Hubigs Reform: Striktere Umgangsverbote bei häuslicher Gewalt geplant
Miroslav HofmannHubigs Reform: Striktere Umgangsverbote bei häuslicher Gewalt geplant
Bundesjustizministerin Stefanie Hubig (SPD) hat neue gesetzliche Maßnahmen zum Schutz von Opfern häuslicher Gewalt vorgeschlagen. Nach dem Entwurf der Reform könnten Familiengerichte gewalttätigen Elternteilen den Umgang mit ihren Kindern untersagen – selbst wenn sich die Gewalt nicht direkt gegen das Kind richtete. Ziel des Vorhabens ist es, weitere Schädigungen des betroffenen Elternteils zu verhindern und gleichzeitig den Kinderschutz in den Vordergrund zu stellen.
Bisher müssen Familiengerichte häusliche Gewalt bei Entscheidungen über Sorge- und Umgangsrecht berücksichtigen. Hubigs Vorschlag geht jedoch einen Schritt weiter, indem er Richtern die ausdrückliche Befugnis einräumt, den Kontakt vollständig zu unterbinden, falls ein gewalttätiger Elternteil eine Gefahr darstellt. Die Entscheidung hinge dabei von Art, Schwere und Häufigkeit der Gewalt sowie vom Risiko weiterer Vorfälle ab.

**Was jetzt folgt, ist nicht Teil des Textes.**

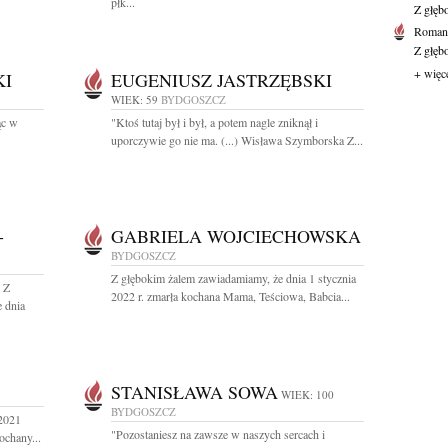
płk...
Z głęb
Roman 
Z głęb
+ więc
KI
EUGENIUSZ JASTRZĘBSKI
WIEK: 59
BYDGOSZCZ
ąc w
"Ktoś tutaj był i był, a potem nagle zniknął i
uporczywie go nie ma. (...) Wisława Szymborska Z...
-
GABRIELA WOJCIECHOWSKA
BYDGOSZCZ
Z głębokim żalem zawiadamiamy, że dnia 1 stycznia
" Z
2022 r. zmarła kochana Mama, Teściowa, Babcia...
 dnia
STANISŁAWA SOWA
WIEK: 100
BYDGOSZCZ
 2021
"Pozostaniesz na zawsze w naszych sercach i
ochany...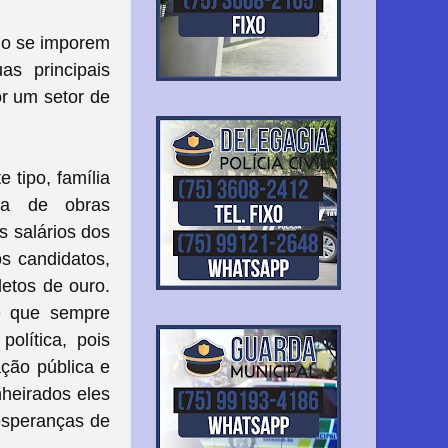
do se imporem
as principais
or um setor de
 tipo, família
ta de obras
s salários dos
s candidatos,
etos de ouro.
le que sempre
política, pois
ação pública e
nheirados eles
esperanças de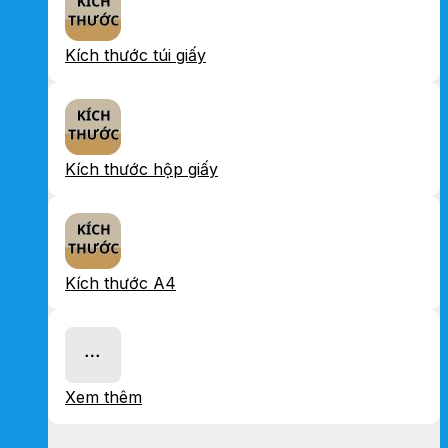
Kích thước túi giấy
Kích thước hộp giấy
Kích thước A4
Xem thêm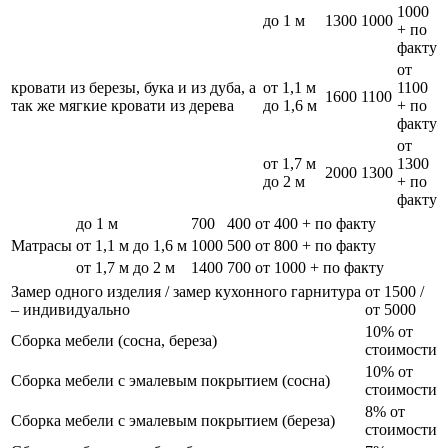
1000
до 1 м
1300
1000
+ по
факту
от
кровати из березы, бука и из дуба, а
от 1,1 м
1100
1600
1100
так же мягкие кровати из дерева
до 1,6 м
+ по
факту
от
от 1,7 м
1300
2000
1300
до 2 м
+ по
факту
до 1 м
700
400
от 400 + по факту
Матрасы
от 1,1 м до 1,6 м
1000
500
от 800 + по факту
от 1,7 м до 2 м
1400
700
от 1000 + по факту
Замер одного изделия / замер кухонного гарнитура
от 1500 /
– индивидуально
от 5000
10% от
Сборка мебели (сосна, береза)
стоимости
10% от
Сборка мебели с эмалевым покрытием (сосна)
стоимости
8% от
Сборка мебели с эмалевым покрытием (береза)
стоимости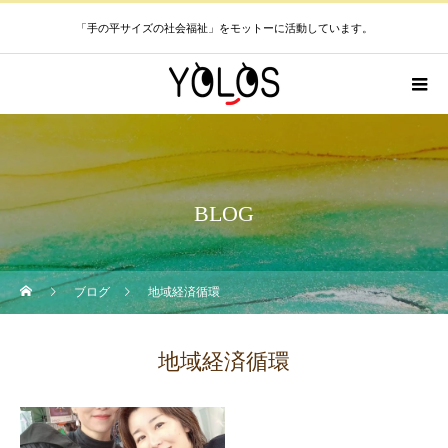
「手の平サイズの社会福祉」をモットーに活動しています。
BLOG
ブログ
地域経済循環
地域経済循環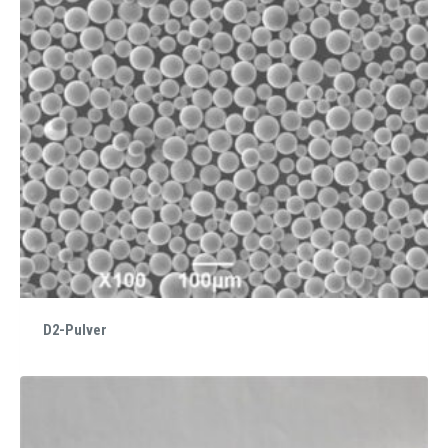
D2-Pulver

Statt pauschale Kontaktverbote zu verhängen, sollen die Gerichte jeden Fall einzeln prüfen. Dieser Ansatz spiegelt die Haltung des Ministeriums wider, wonach der Ausschluss eines Elternteils aus dem Leben des Kindes ein schwerwiegender Schritt ist, der nicht leichtfertig erfolgen darf. In weniger schweren Fällen könnten auch Alternativen wie begleitete Umgangsrechte angeordnet werden.
Die Reform zielt darauf ab, sicherzustellen, dass Umgangsregelungen den betroffenen Elternteil nicht wiederholten Angriffen aussetzen. Richter erhielten die Möglichkeit, vorübergehende oder dauerhafte Kontaktverbote zu verhängen, sofern die körperliche Sicherheit des Opfers weiterhin gefährdet ist. Die Änderungen sind Teil einer umfassenden Überarbeitung des Familienrechts, die den Schutz von Betroffenen häuslicher Gewalt stärken soll.
Falls der Entwurf verabschiedet wird, könnten Gerichte in Fällen von häuslicher Gewalt künftig entschlossener handeln. Gewalttätige Elternteile müssten mit Einschränkungen beim Umgang mit ihren Kindern rechnen, wobei der Fokus auf der Verhinderung weiterer Schädigungen liegt. Der Vorschlag geht nun in die nächste Phase der gesetzgeberischen Prüfung.